Census Dotmap Methods

Here's a brief, technical, and somewhat incomplete guide to making your own census dotmap. If you want to get started quickly, Peter Richardson cleaned up this mess and put it on github.

Get the data

United States

The finest level of geographical granularity available for the 2010 census is the block level (which are aggregated into block groups, which are in turn aggregated into census tracts, and so on upward). The Census publishes block boundaries pre-joined with census counts in ESRI Shapefile format on a state-by-state basis. For some reason their HTTP download channel tends to corrupt the files, but the somewhat slower ftp site is reliable. The files names correspond to each region's FIPS code.


The shapefile is here. The counts are here. Some assembly is required.


Locality points with associated counts id located here. Note that these are points, not shapes. To get shapes, voronoi polygons were generated using QGIS, and then clipped using the Mexican national border.

Generate the dots

I wrote a python script to read each block from each shapefile and generate N dots uniformly throughout the shape, where N is the count of people in the block. Here's the code. Note the dots are dumped into a sqlite3 database, along with a "quadkey". This is the address of the dot's map tile.

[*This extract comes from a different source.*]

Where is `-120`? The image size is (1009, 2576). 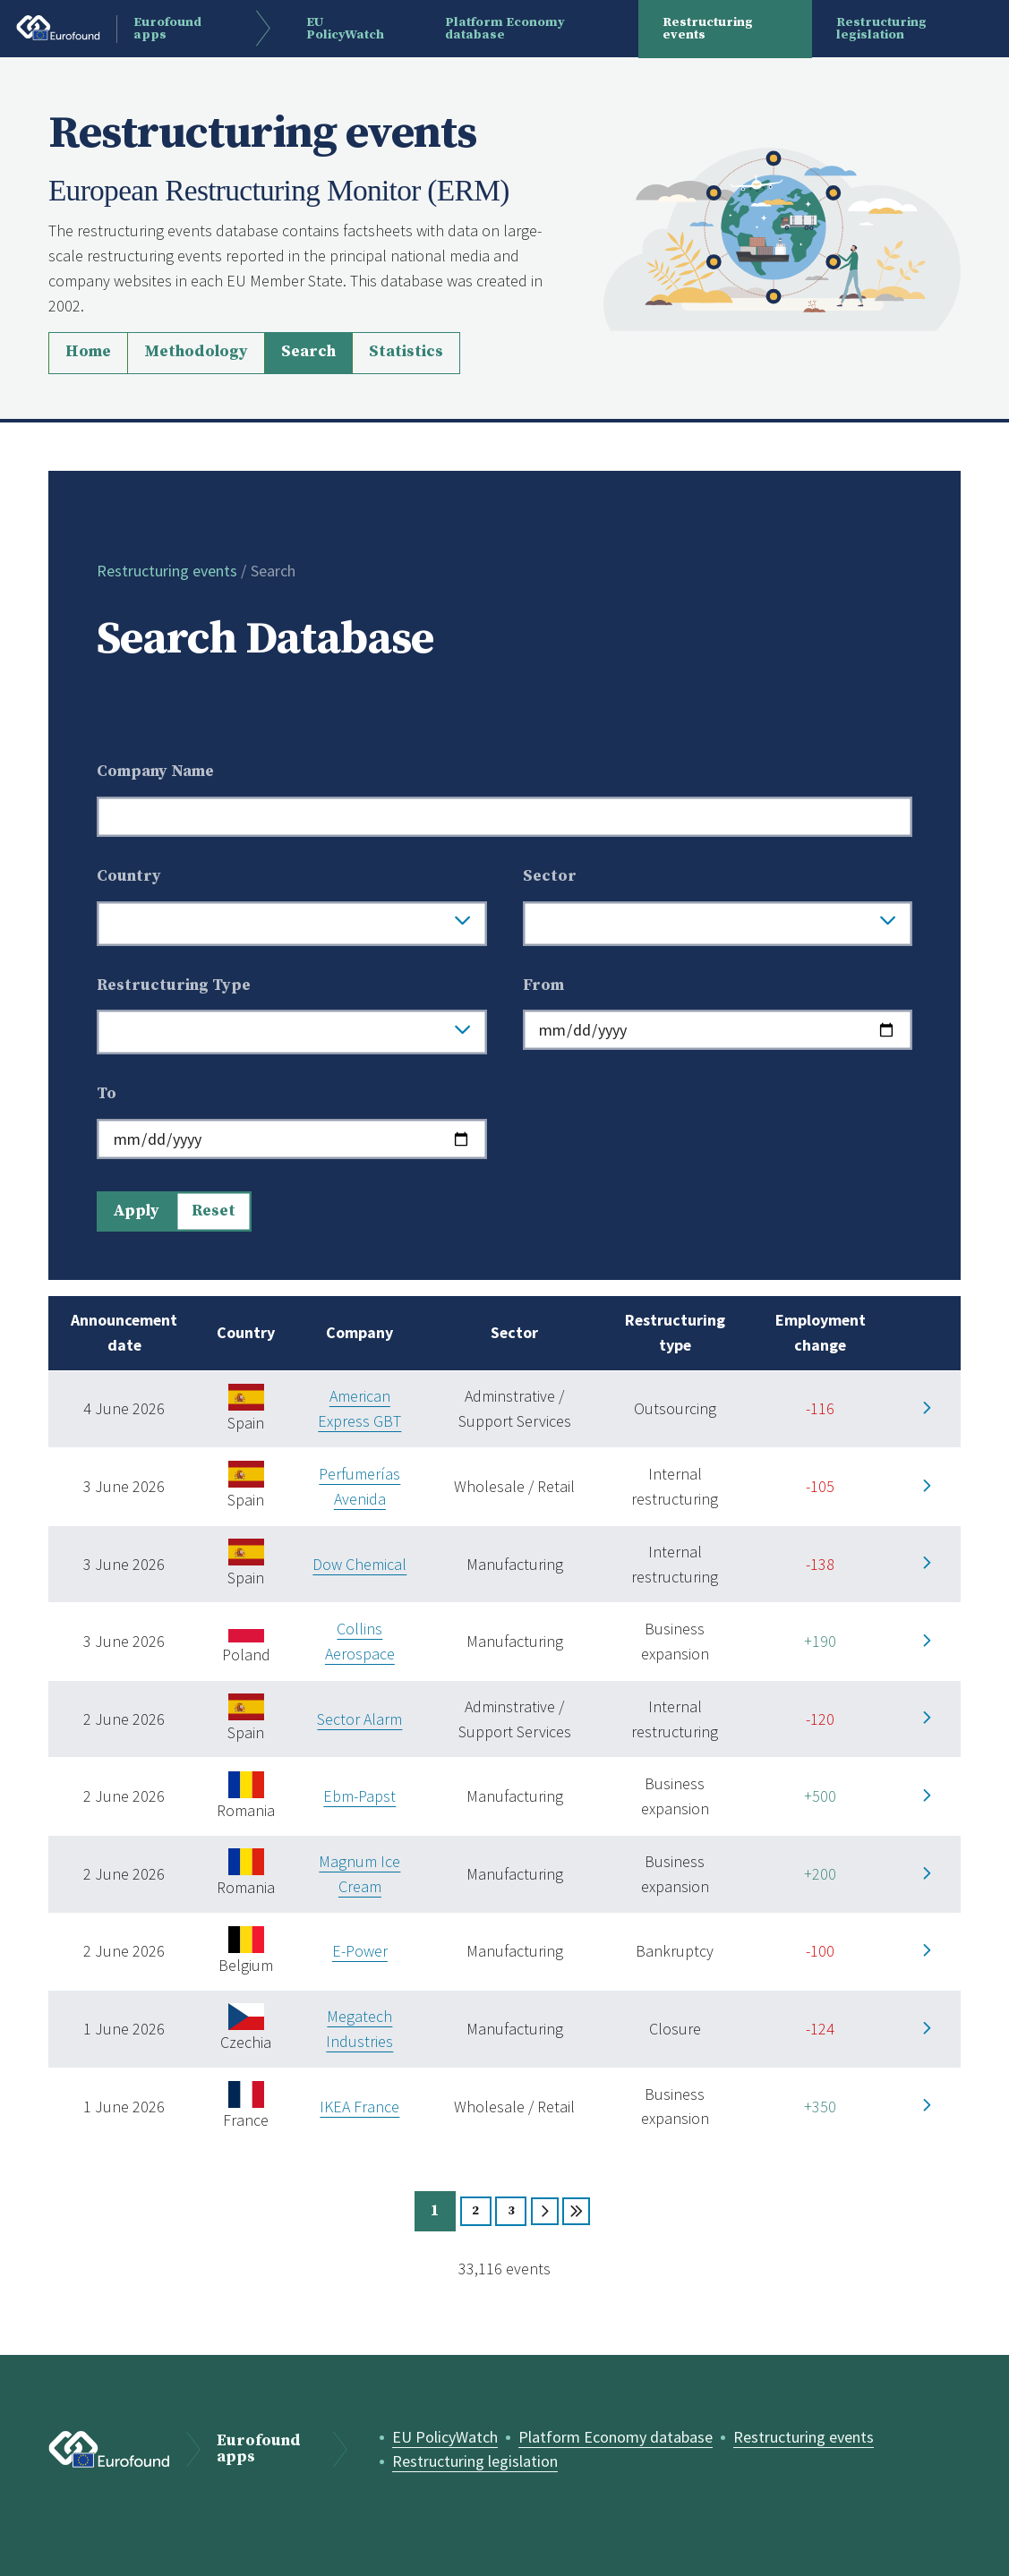 -120 is located at coordinates (820, 1719).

After you're done with that, I dumped the whole thing to a csv from the command line with

$ sqlite3 -csv people.db "select x,y,quadkey from people" > people.csv

The resulting csv is about 17 GB.

Sort the dots

Sorting the dots by quadkey is a kind of cheapo spatial index. I tried getting sqlite3 to do it for me, but it choked. I wrote a script to sort it in place with mergesort. Hacknology alert. This took my laptop about 12 hours.

Generate tiles

Once the dots are sorted by quadkey, all you have to do is scan down the list, starting a new tile whenever a particular tile level changes. A peculiar side effect of this method is that quads with no dots are simply never generated. Processing sketch here. Note that Processing's anti-aliasing behavior varies from system to system. I generated the tiles on OS X 10.8.2 with Processing 1.5.1, using the P2D renderer.

Viewing the tiles

I'm hosting the tiles on Amazon S3, and showing them using the Google Maps API v3, using the ImageMapType. The Google Maps API is easy to use, but uploading hundreds of thousand of images to S3 is a huge pain. I wrote a little Python script to use the AWS library "boto" so I could re-use an HTTP connection to upload multiple files.